# Titanic

## Before starting

Below requires the Titanic passenger data set. Since the data set is not included in the repository, You have to download it and place in the same directory this notebook located.  
You can download Titanic passenger data set from https://www.kaggle.com/competitions/titanic


In [None]:
import numpy as np
import pandas as pd

### Using Label Encoder \#1

In [None]:
from sklearn import preprocessing

titanic_df = pd.read_csv("./titanic_train.csv")

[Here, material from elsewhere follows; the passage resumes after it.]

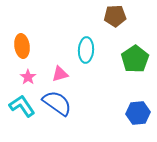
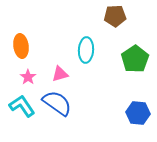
orange ellipse: moved 1 px left
blue hexagon: rotated 10 degrees clockwise
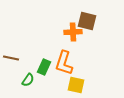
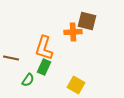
orange L-shape: moved 20 px left, 15 px up
yellow square: rotated 18 degrees clockwise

def encode_features(data_df):
    features = ["Cabin", "Sex", "Embarked"]
    for feature in features:
        le = preprocessing.LabelEncoder()
        le = le.fit(data_df[feature])
        data_df[feature] = le.transform(data_df[feature])
    return data_df

titanic_df = encode_features(titanic_df)
titanic_df.head()

### Using Label Encoder \#2

In [None]:
from sklearn import preprocessing

titanic_df = pd.read_csv("./titanic_train.csv")

In [13]:
def fillna(df):
    df.fillna({
        "Age": df["Age"].mean(),
        "Cabin": "N",
        "Embarked": "N",
        "Fare": 0
    }, inplace=True)
    return df

In [14]:
def drop_features(df):
    df.drop(["PassengerId", "Name", "Ticket"], axis=1, inplace=True)
    return df

In [15]:
def format_features(df):
    try:
        df["Cabin"] = df["Cabin"].str[:1]
    except AttributeError:
        print(df["Cabin"])
    features = ["Cabin", "Sex", "Embarked"]
    for feature in features:
        le = preprocessing.LabelEncoder()
        le = le.fit(df[feature])
        df[feature] = le.transform(df[feature])
    return df

In [16]:
def transform_features(df):
    return format_features(
        drop_features(
            fillna(df)
        )
    )

In [17]:
y_titanic_df = titanic_df["Survived"]
X_titanic_df = titanic_df.drop("Survived", axis=1)
X_titanic_df = transform_features(X_titanic_df)

Using train_test_split

In [19]:
from sklearn.model_selection import train_test_split
X_train, X_test, y_train, y_test = train_test_split(
    X_titanic_df,
    y_titanic_df,
    test_size=0.2,
    random_state=11
)

## Classifiers

In [18]:
from sklearn.tree import DecisionTreeClassifier
from sklearn.ensemble import RandomForestClassifier
from sklearn.linear_model import LogisticRegression
from sklearn.metrics import accuracy_score

dt_clf = DecisionTreeClassifier(random_state=11)
rf_clf = RandomForestClassifier(random_state=11)
lr_clf = LogisticRegression()

In [20]:
# DecisionTreeClassifier 학습/예측/평가
dt_clf.fit(X_train, y_train)
dt_pred = dt_clf.predict(X_test)
print(
    'DecisionTreeClassifier 정확도: {0:.4f}'
    .format(accuracy_score(y_test, dt_pred))
)

# RandomForestClassifier 학습/예측/평가
rf_clf.fit(X_train, y_train)
rf_pred = rf_clf.predict(X_test)
print(
    'RandomForestClassifier 정확도:{0:.4f}'
    .format(accuracy_score(y_test, rf_pred))
)

# LogisticRegression 학습/예측/평가
lr_clf.fit(X_train , y_train)
lr_pred = lr_clf.predict(X_test)
print(
    'LogisticRegression 정확도: {0:.4f}'
    .format(accuracy_score(y_test, lr_pred))
)

DecisionTreeClassifier 정확도: 0.7877
RandomForestClassifier 정확도:0.8547
LogisticRegression 정확도: 0.8492


STOP: TOTAL NO. OF ITERATIONS REACHED LIMIT.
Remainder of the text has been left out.